PROVIDED DATA Block Start

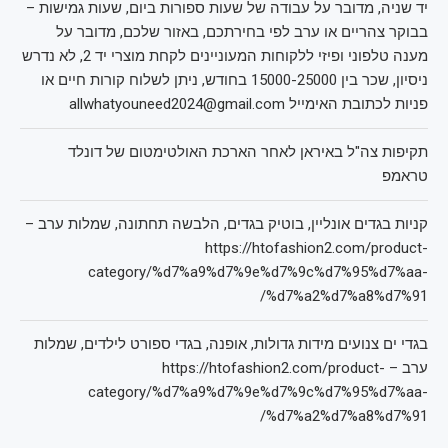
יד שניה, מדובר על עבודה של שעות ספורות ביום, שעות גמישות –
בבוקר צהריים או ערב לפי בחירתכם, באזור שלכם, מדובר על
מענה טלפוני ופיזי ללקוחות המעוניינים לקחת מוצרי יד 2, לא נדרש
ניסיון, שכר בין 15000-25000 בחודש, ניתן לשלוח קורות חיים או
פניות לכתובת האימייל allwhatyouneed2024@gmail.com
תקיפות צה"ל באיראן לאחר הארכת האולטימטום של דונלד
טראמפ
קניות בגדים אונליין, בוטיק בגדים, הלבשה תחתונה, שמלות ערב –
https://htofashion2.com/product-
category/%d7%a9%d7%9e%d7%9c%d7%95%d7%aa-
%d7%a2%d7%a8%d7%91/
בגדי ים צנועים מידות גדולות, אופנה, בגדי ספורט לילדים, שמלות
ערב – https://htofashion2.com/product-
category/%d7%a9%d7%9e%d7%9c%d7%95%d7%aa-
%d7%a2%d7%a8%d7%91/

PROVIDED DATA Block End

Find and copy each line of the listing above that holds the word "מדובר".

יד שניה, מדובר על עבודה של שעות ספורות ביום, שעות גמישות –
בבוקר צהריים או ערב לפי בחירתכם, באזור שלכם, מדובר על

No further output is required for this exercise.